**WHAT THE EXERCISE ASKS**
Whenever the word "click" turns up in a line below, that line should be copied.

======== RECORDS TO PROCESS

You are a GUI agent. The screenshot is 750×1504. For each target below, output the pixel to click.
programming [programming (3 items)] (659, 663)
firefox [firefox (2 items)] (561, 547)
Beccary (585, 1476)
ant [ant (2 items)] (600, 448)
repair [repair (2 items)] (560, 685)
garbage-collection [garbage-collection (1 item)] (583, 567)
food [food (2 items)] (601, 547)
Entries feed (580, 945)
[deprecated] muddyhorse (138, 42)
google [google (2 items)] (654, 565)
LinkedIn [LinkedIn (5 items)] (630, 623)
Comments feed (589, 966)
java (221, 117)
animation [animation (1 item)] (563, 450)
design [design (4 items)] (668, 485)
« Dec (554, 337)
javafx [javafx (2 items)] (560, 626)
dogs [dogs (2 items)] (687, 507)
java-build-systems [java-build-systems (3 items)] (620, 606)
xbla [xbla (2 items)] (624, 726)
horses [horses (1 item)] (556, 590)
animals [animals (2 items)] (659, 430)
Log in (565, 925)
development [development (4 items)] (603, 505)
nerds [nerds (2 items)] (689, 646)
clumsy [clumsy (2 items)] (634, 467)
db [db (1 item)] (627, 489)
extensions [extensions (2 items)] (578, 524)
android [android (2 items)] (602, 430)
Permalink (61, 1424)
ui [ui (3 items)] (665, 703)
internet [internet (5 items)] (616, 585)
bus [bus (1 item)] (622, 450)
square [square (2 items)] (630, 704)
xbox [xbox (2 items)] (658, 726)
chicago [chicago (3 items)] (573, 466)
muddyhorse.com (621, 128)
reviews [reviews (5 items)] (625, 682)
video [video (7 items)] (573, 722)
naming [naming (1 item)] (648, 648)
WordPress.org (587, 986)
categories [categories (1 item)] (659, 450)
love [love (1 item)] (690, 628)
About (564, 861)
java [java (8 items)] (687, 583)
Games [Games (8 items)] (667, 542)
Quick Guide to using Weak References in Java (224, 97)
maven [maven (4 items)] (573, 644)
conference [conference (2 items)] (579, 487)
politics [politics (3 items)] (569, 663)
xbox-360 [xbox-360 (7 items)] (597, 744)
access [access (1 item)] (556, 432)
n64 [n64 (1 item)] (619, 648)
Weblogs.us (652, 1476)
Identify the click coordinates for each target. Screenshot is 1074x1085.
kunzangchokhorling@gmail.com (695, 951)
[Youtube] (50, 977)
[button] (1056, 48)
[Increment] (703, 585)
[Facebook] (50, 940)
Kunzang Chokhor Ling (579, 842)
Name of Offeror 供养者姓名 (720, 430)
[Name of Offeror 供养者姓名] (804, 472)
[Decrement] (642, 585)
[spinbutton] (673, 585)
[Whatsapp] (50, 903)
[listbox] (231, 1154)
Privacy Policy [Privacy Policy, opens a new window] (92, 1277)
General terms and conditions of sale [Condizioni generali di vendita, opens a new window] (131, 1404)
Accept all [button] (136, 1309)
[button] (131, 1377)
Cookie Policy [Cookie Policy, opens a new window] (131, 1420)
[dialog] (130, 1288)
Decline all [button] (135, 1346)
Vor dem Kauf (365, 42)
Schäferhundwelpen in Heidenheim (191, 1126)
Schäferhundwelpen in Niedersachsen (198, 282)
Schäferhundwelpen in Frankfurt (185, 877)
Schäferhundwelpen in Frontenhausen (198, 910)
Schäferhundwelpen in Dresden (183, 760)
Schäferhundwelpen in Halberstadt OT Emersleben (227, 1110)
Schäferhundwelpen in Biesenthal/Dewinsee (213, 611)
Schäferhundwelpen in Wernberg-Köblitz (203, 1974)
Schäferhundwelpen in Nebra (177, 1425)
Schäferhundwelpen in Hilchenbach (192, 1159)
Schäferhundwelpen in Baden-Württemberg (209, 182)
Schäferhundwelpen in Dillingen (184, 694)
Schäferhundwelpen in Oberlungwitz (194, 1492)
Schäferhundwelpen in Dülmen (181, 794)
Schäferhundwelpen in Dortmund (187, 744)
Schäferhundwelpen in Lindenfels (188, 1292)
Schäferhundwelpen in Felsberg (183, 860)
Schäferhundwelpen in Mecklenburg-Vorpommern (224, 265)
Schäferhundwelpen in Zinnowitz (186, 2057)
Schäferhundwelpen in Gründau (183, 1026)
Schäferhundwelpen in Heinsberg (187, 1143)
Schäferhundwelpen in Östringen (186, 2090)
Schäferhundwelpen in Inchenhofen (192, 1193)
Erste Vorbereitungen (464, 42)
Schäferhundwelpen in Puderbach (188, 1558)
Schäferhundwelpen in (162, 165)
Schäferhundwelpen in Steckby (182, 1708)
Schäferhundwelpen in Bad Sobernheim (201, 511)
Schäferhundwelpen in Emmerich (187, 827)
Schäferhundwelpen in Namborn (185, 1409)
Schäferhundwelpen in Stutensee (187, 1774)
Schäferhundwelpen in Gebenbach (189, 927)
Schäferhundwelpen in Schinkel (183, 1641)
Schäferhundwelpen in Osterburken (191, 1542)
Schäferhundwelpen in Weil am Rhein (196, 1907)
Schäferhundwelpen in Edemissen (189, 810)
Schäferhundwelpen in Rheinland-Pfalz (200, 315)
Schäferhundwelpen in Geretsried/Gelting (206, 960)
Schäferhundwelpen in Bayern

================

**RESULT BELOW**
You are a GUI agent. The screenshot is 750×1504. For each target below, output the pixel to click.
Identify the click coordinates for each target. Screenshot is 1074x1085.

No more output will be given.